Let $$\overrightarrow{a}=\hat{i}+2\hat{j}+\hat{k}$$ and $$\overrightarrow{b}=2\hat{i}+7hat{j}+3\hat{k}$$. Let $$L_{1}:\overrightarrow{r}=(-\hat{i}+2\hat{j}+\hat{k})+\lambda \overrightarrow{a},\lambda \in R$$. and $$L_{2}: \overrightarrow{r}=(\hat{j}+\hat{k})+\mu \overrightarrow{b}, \mu \in R$$ be two lines.

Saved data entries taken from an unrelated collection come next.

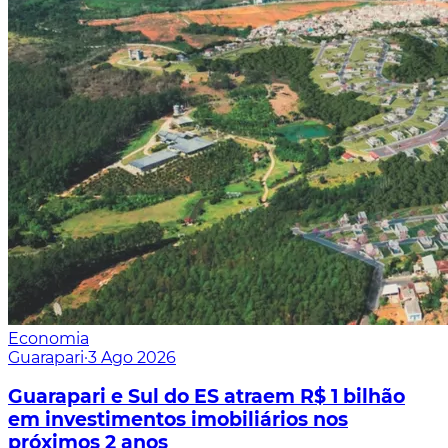
Economia
Guarapari
·
3 Ago 2026
Guarapari e Sul do ES atraem R$ 1 bilhão
em investimentos imobiliários nos
próximos 2 anos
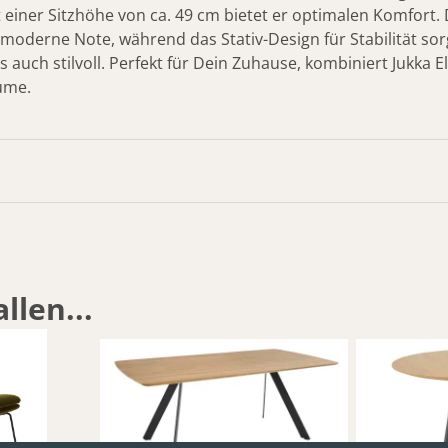
 einer Sitzhöhe von ca. 49 cm bietet er optimalen Komfort. D
moderne Note, während das Stativ-Design für Stabilität sorg
ls auch stilvoll. Perfekt für Dein Zuhause, kombiniert Jukka 
ume.
llen...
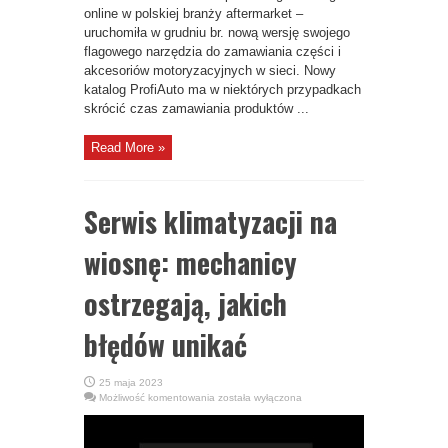
online w polskiej branży aftermarket –
uruchomiła w grudniu br. nową wersję swojego
flagowego narzędzia do zamawiania części i
akcesoriów motoryzacyjnych w sieci. Nowy
katalog ProfiAuto ma w niektórych przypadkach
skrócić czas zamawiania produktów ...
Read More »
Serwis klimatyzacji na
wiosnę: mechanicy
ostrzegają, jakich
błędów unikać
25 maja 2023
Serwis
Możliwość komentowania
została wyłączona
klimatyzacji
na
wiosnę:
mechanicy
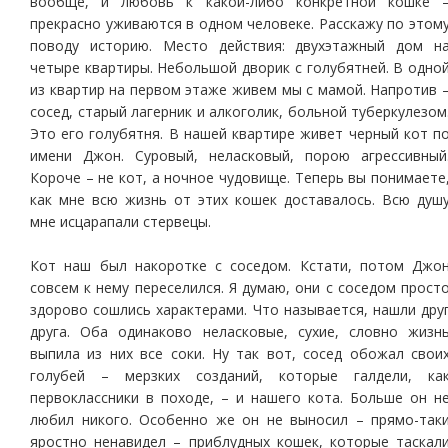
вообще, и любовь к какой-либо конкретной кошке 
прекрасно уживаются в одном человеке. Расскажу по этом
поводу историю. Место действия: двухэтажный дом н
четыре квартиры. Небольшой дворик с голубятней. В одно
из квартир на первом этаже живем мы с мамой. Напротив 
сосед, старый лагерник и алкоголик, больной туберкулезом
Это его голубятня. В нашей квартире живет черный кот п
имени Джон. Суровый, неласковый, порою агрессивный
Короче – не кот, а ночное чудовище. Теперь вы понимаете
как мне всю жизнь от этих кошек доставалось. Всю душ
мне исцарапали стервецы.
Кот наш был накоротке с соседом. Кстати, потом Джо
совсем к нему переселился. Я думаю, они с соседом прост
здорово сошлись характерами. Что называется, нашли дру
друга. Оба одинаково неласковые, сухие, словно жизн
выпила из них все соки. Ну так вот, сосед обожал свои
голубей – мерзких созданий, которые галдели, ка
первоклассники в походе, – и нашего кота. Больше он н
любил никого. Особенно же он не выносил – прямо-так
яростно ненавидел – приблудных кошек, которые таскал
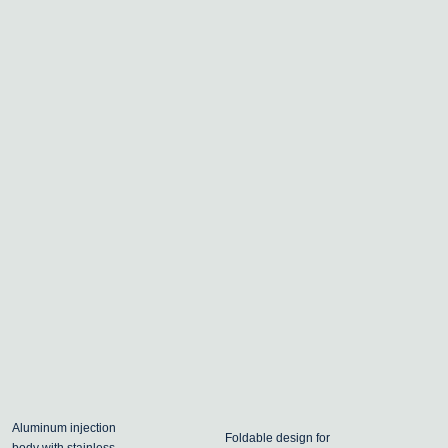
Aluminum injection
Foldable design for
body with stainless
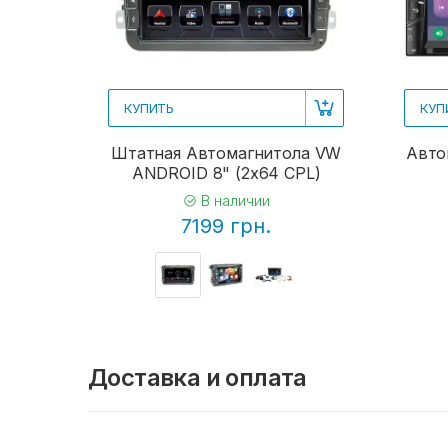
КУПИТЬ
КУП
Штатная Автомагнитола VW
Авто
ANDROID 8" (2x64 CPL)
В наличии
7199 грн.
Доставка и оплата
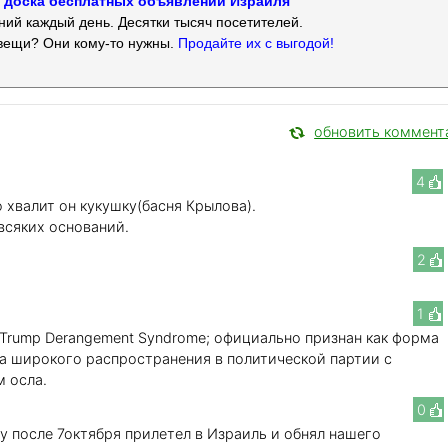
 — доска бесплатных объявлений Израиля
ий каждый день. Десятки тысяч посетителей.
вещи? Они кому-то нужны.
Продайте их с выгодой!
обновить коммент
4
о хвалит он кукушку(басня Крылова).
всяких оснований.
2
1
(Trump Derangement Syndrome; официально признан как форма
а широкого распространения в политической партии с
 осла.
0
у после 7октября прилетел в Израиль и обнял нашего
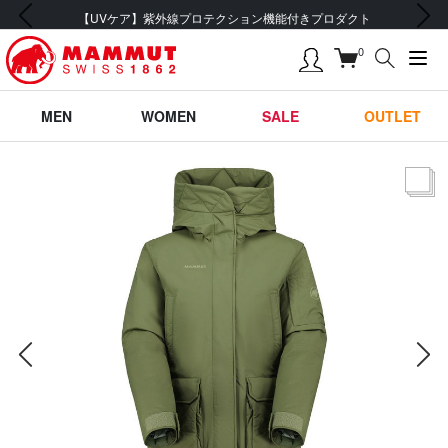
前の画像
次の画像
会員登録で【5,500円 (税込) 以上 送料無料】
0
MEN
WOMEN
SALE
OUTLET
サムネー
前の画像
次の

If the line $$L_{3}$$ passes through the point of intersection of $$L_{1}$$ and $$L_{2}$$, and is parallel to $$\overrightarrow{a}+\overrightarrow{b}$$, then $$L_{3}$$ passes through the point :

We are given $$\vec{a} = \hat{i} + 2\hat{j} + \hat{k}$$ and $$\vec{b} = 2\hat{i} + 7\hat{j} + 3\hat{k}$$, and the lines:

$$L_1: \vec{r} = (-\hat{i} + 2\hat{j} + \hat{k}) + \lambda\vec{a}$$

$$L_2: \vec{r} = (\hat{j} + \hat{k}) + \mu\vec{b}$$

Line $$L_3$$ passes through the intersection of $$L_1$$ and $$L_2$$ and is parallel to $$\vec{a} + \vec{b}$$.

Points on $$L_1$$ are given by $$(-1+\lambda,\;2+2\lambda,\;1+\lambda)$$ and points on $$L_2$$ by $$(2\mu,\;1+7\mu,\;1+3\mu)$$. Setting these equal gives:

$$-1+\lambda = 2\mu\,,\quad 2+2\lambda = 1+7\mu\,,\quad 1+\lambda = 1+3\mu$$

From the third equation $$\lambda = 3\mu$$, and substituting into the first yields $$-1+3\mu = 2\mu\implies \mu = 1$$ and hence $$\lambda = 3$$. Verification in the second equation shows $$2+6=8$$ and $$1+7=8$$. The intersection point is therefore $$(-1+3,\;2+6,\;1+3) = (2,8,4)\,.$$

The direction of $$L_3$$ is the vector sum:

$$\vec{a} + \vec{b} = (1+2)\hat{i} + (2+7)\hat{j} + (1+3)\hat{k} = 3\hat{i} + 9\hat{j} + 4\hat{k}$$

The equation of $$L_3$$ can then be written in vector form as:

$$\vec{r} = (2\hat{i} + 8\hat{j} + 4\hat{k}) + t\,(3\hat{i} + 9\hat{j} + 4\hat{k})$$

with parametric form $$(2+3t,\;8+9t,\;4+4t)\,.$$

Checking which point lies on $$L_3$$, for $$(8,26,12)$$ we have $$2+3t=8\implies t=2$$, and then $$8+18=26$$ and $$4+8=12$$, so the choice is consistent. Thus the correct answer is Option 3: $$(8,26,12)\,.$$